━━ The input

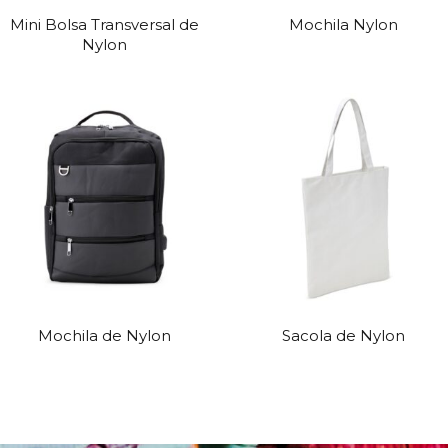
Mini Bolsa Transversal de
Mochila Nylon
Nylon
Mochila de Nylon
Sacola de Nylon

━━━━

§ **About this exercise**: If a line above contains the word "Nylon", list it.

§ **Task response**:
Mochila Nylon
Nylon
Mochila de Nylon
Sacola de Nylon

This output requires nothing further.